Le trou dans les rangs ne date pas de cette année. Dès le début de l’exercice budgétaire 2026, l’Air Force ne disposait que de 165 exemplaires du MQ-9A sur les 189 qu’elle était censée posséder, un manque hérité de l’opération Rough Rider contre les rebelles houthistes du Yémen, en mars 2025. La campagne contre Téhéran, lancée le 28 février sous le nom d’opération «Fureur épique», a ensuite accentué la saignée : le général David Tabor a reconnu devant le Sénat, en mai, que le parc était retombé à environ 135 unités. D’autres exemplaires ont été perdus côté allié, comme ce Reaper italien anéanti lors d’un raid iranien sur la base d’Ali Al Salem, au Kuwait, ou un appareil américain abattu par erreur au-dessus du Qatar.

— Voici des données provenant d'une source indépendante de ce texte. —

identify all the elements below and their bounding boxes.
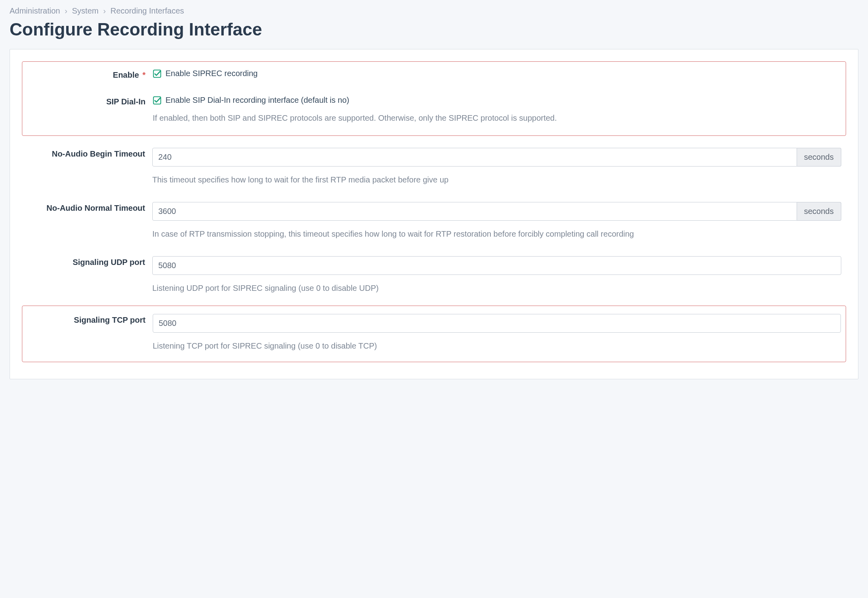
breadcrumb: Administration › System › Recording Inte… — [10, 6, 858, 16]
required-mark: * — [142, 71, 146, 79]
field-label: No-Audio Normal Timeout — [27, 202, 152, 213]
checkbox-label: Enable SIPREC recording — [165, 69, 258, 78]
unit-addon: seconds — [797, 202, 842, 221]
breadcrumb-separator: › — [103, 6, 106, 15]
field-no-audio-begin: No-Audio Begin Timeout seconds This time… — [10, 148, 858, 186]
field-no-audio-normal: No-Audio Normal Timeout seconds In case … — [10, 202, 858, 240]
breadcrumb-item[interactable]: Administration — [10, 6, 60, 15]
unit-addon: seconds — [797, 148, 842, 167]
page-title: Configure Recording Interface — [10, 20, 858, 39]
help-text: Listening TCP port for SIPREC signaling … — [153, 340, 841, 352]
field-label: Signaling TCP port — [27, 314, 153, 325]
no-audio-begin-input[interactable] — [152, 148, 797, 167]
help-text: This timeout specifies how long to wait … — [152, 174, 841, 186]
field-enable: Enable * Enable SIPREC recording — [27, 69, 841, 80]
help-text: If enabled, then both SIP and SIPREC pro… — [153, 112, 841, 124]
tcp-port-input[interactable] — [153, 314, 841, 333]
checkbox-checked-icon — [153, 96, 161, 105]
checkbox-label: Enable SIP Dial-In recording interface (… — [165, 96, 349, 105]
checkbox-sip-dial-in[interactable] — [153, 96, 161, 105]
help-text: Listening UDP port for SIPREC signaling … — [152, 282, 841, 294]
breadcrumb-item[interactable]: Recording Interfaces — [110, 6, 184, 15]
field-udp-port: Signaling UDP port Listening UDP port fo… — [10, 256, 858, 294]
checkbox-enable[interactable] — [153, 69, 161, 78]
field-tcp-port: Signaling TCP port Listening TCP port fo… — [27, 314, 841, 352]
breadcrumb-separator: › — [65, 6, 67, 15]
help-text: In case of RTP transmission stopping, th… — [152, 228, 841, 240]
udp-port-input[interactable] — [152, 256, 841, 275]
field-sip-dial-in: SIP Dial-In Enable SIP Dial-In recording… — [27, 96, 841, 124]
breadcrumb-item[interactable]: System — [72, 6, 99, 15]
highlight-group-tcp: Signaling TCP port Listening TCP port fo… — [22, 306, 846, 362]
field-label: No-Audio Begin Timeout — [27, 148, 152, 159]
no-audio-normal-input[interactable] — [152, 202, 797, 221]
field-label: SIP Dial-In — [27, 96, 153, 106]
field-label: Signaling UDP port — [27, 256, 152, 267]
checkbox-checked-icon — [153, 69, 161, 78]
highlight-group-enable: Enable * Enable SIPREC recording SIP Dia… — [22, 61, 846, 136]
config-panel: Enable * Enable SIPREC recording SIP Dia… — [10, 49, 858, 379]
field-label: Enable * — [27, 69, 153, 80]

Un nouvel appareil moins cher en préparation

Cette hémorragie pousse désormais le Pentagone à changer de méthode. Le général Christopher Niemi, chargé de la modernisation à l’Air Force, a confirmé le 3 septembre que les discussions sur l’après-Reaper, jusque-là menées sans urgence, venaient de s’accélérer nettement. «Le rythme auquel nous perdons ces appareils aujourd’hui nous préoccupe», a-t-il résumé devant la presse. Plutôt que de miser sur un unique drone haut de gamme, le Pentagone veut désormais des flottes d’appareils bon marché et sacrifiables, capables d’encaisser des pertes sans remettre en cause la mission.

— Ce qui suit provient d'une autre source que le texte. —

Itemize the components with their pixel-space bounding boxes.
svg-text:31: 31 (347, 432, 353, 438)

Le programme Massed Modular Aircraft, porté par la Defense Innovation Unit du Pentagone avec l’appui de l’Air Force, doit ainsi produire un drone aux capacités comparables au Reaper — frappe, renseignement, brouillage, relais radio — mais pour environ 10 millions de dollars pièce, contre 30 à 50 millions pour un exemplaire actuel.

Racheter des MQ-9B SkyGuardian à General Atomics aurait été l’option la plus rapide, mais son coût trop élevé et l’arrêt de la production du MQ-9A depuis 2025 ont fermé cette piste. En attendant un remplaçant, l’Air Force chercherait à racheter des cellules déjà construites, tandis qu’un appel d’offres lancé le 7 juillet a déjà attiré plus de cinquante industriels intéressés par la conception du futur drone.